Could you describe the perfect French fry?
Mhyrvold: So one of our principles is that any good is worthy of investing time and energy to make the ultimate version. That doesn’t mean you always have to lavish the time and energy but if you have something like a hamburger or a French fry I think it’s worthwhile asking, “Well, what is the ultimate one?”
Well the next thing you get is this question of what do I mean by ultimate? It’s very personal; so when I say the ultimate French fry what I really mean is our idea of the ultimate French fry. I like fries that are crispy and one of the problems with French fries is you get a bunch of them and by the time you eat them they’re a soggy limp mess. They’re sort of like potato noodles almost. I don’t like that. Now if you do like that, then my ultimate won't be your ultimate, so that’s the first thing I have to say.
To make the French fries really crispy on the outside and the inside be perfectly cooked and fluffy and it have a great texture that’s a challenge, particularly if you want it to stay fluffy for a period of time because the interior is moister than the exterior. And so moisture from the inside will tend to migrate out and turn it into that–that limp fry which isn't my favorite.
Heston Blumenthal, a great chef in England had developed a technique where he cooks the French fries three times, and he uses a vacuum chamber to vacuum cook and dry the outside in between these cooking stages. And that makes a fantastic French fry.

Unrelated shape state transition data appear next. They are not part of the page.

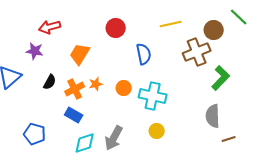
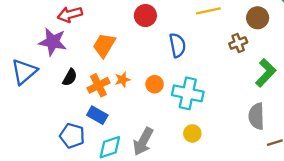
purple star: (35, 51) -> (53, 42), size x1.4
brown cross: (197, 52) -> (238, 43), size x0.6
blue pentagon: (35, 134) -> (72, 136), moved

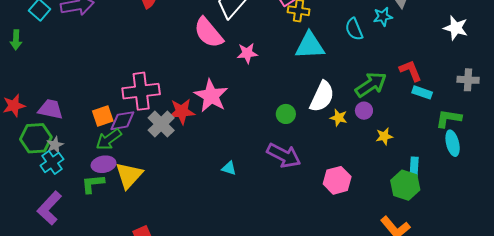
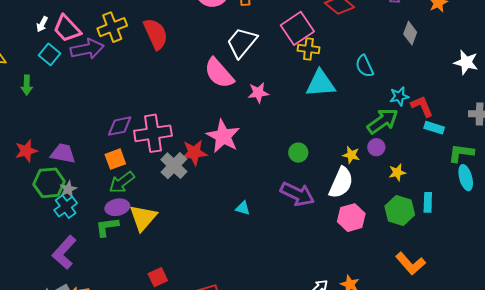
cyan star: (383, 17) -> (399, 96), moved
white semicircle: (322, 97) -> (341, 183), moved
purple diamond: (122, 121) -> (120, 126), moved
green hexagon: (405, 185) -> (400, 211), moved

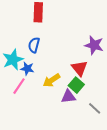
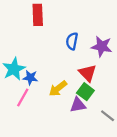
blue semicircle: (34, 45) -> (72, 41), moved

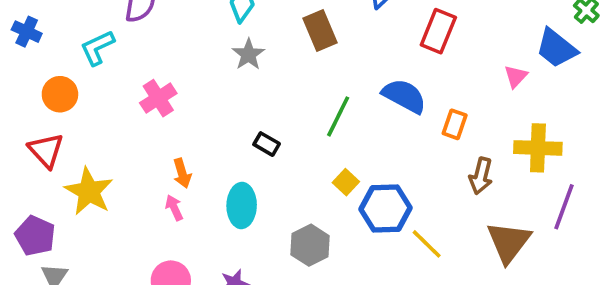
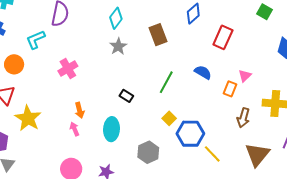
pink triangle: (516, 76) -> (245, 76), moved
blue semicircle: (404, 96) -> (203, 72), size x0.7

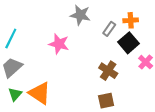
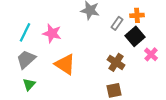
pink star: (59, 44) -> (52, 33), moved
orange triangle: (40, 93) -> (65, 64), moved

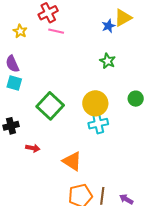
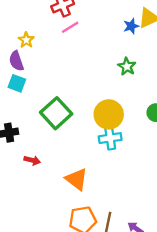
yellow star: (20, 31) -> (26, 40), moved
pink line: (56, 31) -> (70, 27), turned -49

Then we learned of some work done by some Polish scientists who had found that using a particular enzyme which attacks pectin, a compound that’s in jelly and jam and it’s in most fruit and vegetables, they could attack the outside of the French fry and make it even crispier. So then we decided to take it one stage beyond that and to use an ultrasonic bath. Ultrasonic baths are used for cleaning jewelry, cleaning all kinds of other delicate things. It works by having very high frequency sound. The high frequency sound literally rips the water apart because of these tiny bubbles called cavitation bubbles and those effectively scrub something for cleaning.
We put the potatoes in there and in that case the potato after cooking it once, the potato outside would get eaten away by these cavitation bubbles. So that would create a very large surface area, very crenulated rough surface to the potato, which when fried would become super-crisp. And so far as we can tell, it’s the ultimate that we’ve found so far. Now the great thing about science and cooking is tomorrow someone could have a better idea and there could be a penultimate French fry that’s better than what we’ve done so far.
There’s nowhere one can go to eat this French fry right?
There’s no commercial establishment that makes them to my knowledge. That’s right. If I really want them I know how to make them. At our food lab, we crank them out every now and then.
Describe your food lab.
My company invents new technology and if you invent new stuff you have to have a laboratory where you can prototype it and test it and do experiments. And so we have a laboratory facility that’s got chemistry labs and biology labs and machine shops and we took one corner of that and we turned it into a cooking lab. And there we have a full kitchen, as well equipped as any restaurant, plus tons of scientific equipment you’d find in essentially no restaurants - centrifuges and freeze driers and spray driers and rotary evaporators and all kinds of scientific equipment, some of which we actually use to cook - other things we use to analyze what we cook.